Friday, August 14, 2009

About those who can’t adapt

Picture: Sculpture at the entrance of the Chaplin Cinema, between 23rd and 10th, Vedado.

When I was 14 I was studying in the 9th grade and the only thing I was sure of was that I didn’t want to go to a boarding school. Which is why I didn’t take the entrance exams for the Lenin school. I wasn’t sure if I would be accepted at San Alejandro school: in those days they reserved only some seven places for the City of Havana and, as all the students at the Elementary in Plastic Arts knew, five of those places already had names and surnames on them. Being a teenager, I had no idea what I was going to do with my life and I heard some rumors that choosing to do the three year pre-university schooling at a non-boarding school would mean a lot of dollars that my family didn’t have, or living in extreme poverty.

I graduated from high school without taking any admittance exams and without my certificate for the pre-university in a non-boarding school. I opted to go to the “Heroes of Chapultepec” school, a boarding school for training teachers, with the hope that the three years would go by fast and that after that I would go to the University of Havana to study biology.

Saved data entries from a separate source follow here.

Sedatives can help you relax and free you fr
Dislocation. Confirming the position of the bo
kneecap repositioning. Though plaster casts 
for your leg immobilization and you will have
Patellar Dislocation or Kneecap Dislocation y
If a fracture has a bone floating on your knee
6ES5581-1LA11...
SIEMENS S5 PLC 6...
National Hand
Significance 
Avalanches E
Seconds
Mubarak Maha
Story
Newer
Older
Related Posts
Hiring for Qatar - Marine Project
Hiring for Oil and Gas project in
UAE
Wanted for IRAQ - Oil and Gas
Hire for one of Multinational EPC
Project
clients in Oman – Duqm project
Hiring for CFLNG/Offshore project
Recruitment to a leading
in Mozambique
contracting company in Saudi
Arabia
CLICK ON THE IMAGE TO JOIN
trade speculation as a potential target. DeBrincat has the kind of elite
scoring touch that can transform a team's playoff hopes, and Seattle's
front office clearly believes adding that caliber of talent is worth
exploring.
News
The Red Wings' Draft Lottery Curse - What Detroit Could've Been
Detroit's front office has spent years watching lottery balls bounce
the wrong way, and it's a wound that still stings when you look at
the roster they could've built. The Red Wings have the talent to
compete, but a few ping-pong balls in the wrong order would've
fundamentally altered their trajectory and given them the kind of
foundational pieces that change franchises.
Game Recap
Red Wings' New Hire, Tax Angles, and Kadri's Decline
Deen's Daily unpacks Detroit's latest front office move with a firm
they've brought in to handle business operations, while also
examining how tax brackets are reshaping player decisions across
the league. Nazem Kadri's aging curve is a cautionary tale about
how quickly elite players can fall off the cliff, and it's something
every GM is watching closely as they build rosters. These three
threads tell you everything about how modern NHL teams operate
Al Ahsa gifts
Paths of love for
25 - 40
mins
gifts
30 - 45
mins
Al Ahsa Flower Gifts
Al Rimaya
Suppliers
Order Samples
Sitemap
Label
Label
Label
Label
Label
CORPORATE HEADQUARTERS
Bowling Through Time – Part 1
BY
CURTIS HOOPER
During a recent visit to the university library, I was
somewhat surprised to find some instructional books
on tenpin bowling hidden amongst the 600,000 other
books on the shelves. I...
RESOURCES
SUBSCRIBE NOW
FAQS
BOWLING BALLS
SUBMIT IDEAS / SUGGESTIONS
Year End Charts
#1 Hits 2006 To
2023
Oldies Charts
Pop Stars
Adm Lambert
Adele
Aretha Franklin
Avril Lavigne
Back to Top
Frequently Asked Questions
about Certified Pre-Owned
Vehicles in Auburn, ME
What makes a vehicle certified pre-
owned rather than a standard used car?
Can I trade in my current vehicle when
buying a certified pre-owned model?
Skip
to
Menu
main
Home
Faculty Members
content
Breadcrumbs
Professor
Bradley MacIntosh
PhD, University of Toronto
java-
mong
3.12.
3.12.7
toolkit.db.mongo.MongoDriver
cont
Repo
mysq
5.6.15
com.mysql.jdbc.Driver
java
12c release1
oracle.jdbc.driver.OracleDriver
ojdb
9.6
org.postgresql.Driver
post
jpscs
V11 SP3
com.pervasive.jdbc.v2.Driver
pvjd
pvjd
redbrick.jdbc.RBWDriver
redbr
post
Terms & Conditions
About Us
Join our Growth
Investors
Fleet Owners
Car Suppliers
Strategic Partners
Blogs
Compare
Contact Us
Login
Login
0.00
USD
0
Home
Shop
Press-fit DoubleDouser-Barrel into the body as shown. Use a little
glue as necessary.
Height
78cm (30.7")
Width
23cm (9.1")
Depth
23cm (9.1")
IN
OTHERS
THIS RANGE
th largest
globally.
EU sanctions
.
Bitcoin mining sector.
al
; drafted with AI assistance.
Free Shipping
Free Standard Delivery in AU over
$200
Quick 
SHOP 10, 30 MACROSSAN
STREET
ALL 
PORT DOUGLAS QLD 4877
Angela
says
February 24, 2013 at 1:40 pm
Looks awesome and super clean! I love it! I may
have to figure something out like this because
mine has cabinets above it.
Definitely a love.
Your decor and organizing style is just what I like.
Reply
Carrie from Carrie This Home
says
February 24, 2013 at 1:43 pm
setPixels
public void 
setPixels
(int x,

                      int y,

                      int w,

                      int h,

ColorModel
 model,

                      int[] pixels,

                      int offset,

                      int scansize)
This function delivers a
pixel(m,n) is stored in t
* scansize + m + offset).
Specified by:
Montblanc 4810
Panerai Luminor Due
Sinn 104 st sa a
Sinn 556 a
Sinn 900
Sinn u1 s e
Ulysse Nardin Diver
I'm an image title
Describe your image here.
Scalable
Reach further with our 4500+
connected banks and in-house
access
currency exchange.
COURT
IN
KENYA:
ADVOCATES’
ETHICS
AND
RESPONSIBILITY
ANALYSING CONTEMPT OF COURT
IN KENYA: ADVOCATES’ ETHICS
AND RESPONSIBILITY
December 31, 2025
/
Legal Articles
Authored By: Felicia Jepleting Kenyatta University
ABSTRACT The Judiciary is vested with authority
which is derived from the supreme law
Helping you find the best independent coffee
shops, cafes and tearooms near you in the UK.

After just three weeks at Chapultepec, in the city of Güira de Melen, I had lost 15 pounds. They would give my a bronchial spray, Salbutamol, twice a day, and had me on intravenous Aminophylline, a bronchial dilator drug. At school, the doctor was the only one who notice, beside me, that I wasn’t adapting well.

My mother went to all the ministries with the documents from the doctor at the boarding school saying I should be transferred to a non-boarding school. Three weeks later I was out of the school with a certificate, and I stayed home waiting for an answer from the Ministry of Education about what they were going to do with me.

A month later they had refused my transfer to a non-boarding pre-university school, saying that my illness had developed after I was in the boarding school and you could only go to a non-boarding school if you already had the illness.

Finally I went to study Accounting and Finance, starting at the end of October. I still remember the first day when I was sitting in class, I had no idea what being an “accounter” meant.